The company, which was host to a high-profile visit from President Obama in May 2010, intends to file for Chapter 11 while it evaluates options, including a sale of the business and licensing of its technology.
Despite what it calls “strong growth in the first half of 2011 and traction in North America with a number of orders for very large commercial rooftops,” the company says its could not achieve full-scale operations quickly enough to compete with the resources of larger foreign manufacturers.
“This competitive challenge was exacerbated by a global oversupply of solar panels and a severe compression of prices that in part resulted from uncertainty in governmental incentive programs in Europe and the decline in credit markets that finance solar systems,” Solyndra said in a statement.

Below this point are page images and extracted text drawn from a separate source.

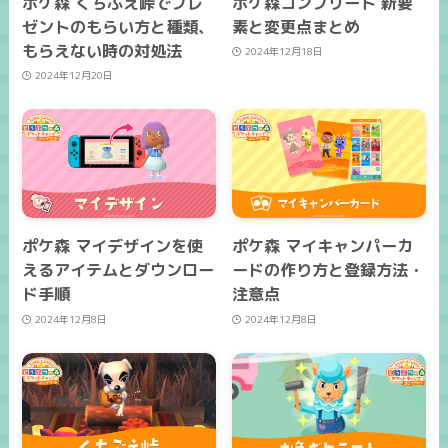
ポケ森 くちぶえ峠でプレ
ポケ森コンプリート 新要
ゼントのもらい方と種類、
素と変更点まとめ
もらえない時の対処法
2024年12月18日
2024年12月20日
ポケ森 マイデザインを使
ポケ森 マイキャンパーカ
えるアイテムとダウンロー
ードの作り方と登録方法・
ド手順
注意点
2024年12月8日
2024年12月8日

Reuters blames competition from low-cost Chinese solar manufacturers for the company’s bankruptcy and reports that Solyndra is the third major solar manufacturer to seek bankruptcy protection in the past month. Evergreen Solar filed for Chapter 11 two weeks ago. Four days later SpectraWatt Inc followed suit, the news agency said.
The House Energy & Commerce Committee has been investigating a $535 million loan guarantee made to Solyndra by the U.S. Department of Energy in the spring of 2009.
“It is clear that Solyndra was a dubious investment,” said committee chairman Fred Upton (R-MI), in response to the bankruptcy announcement.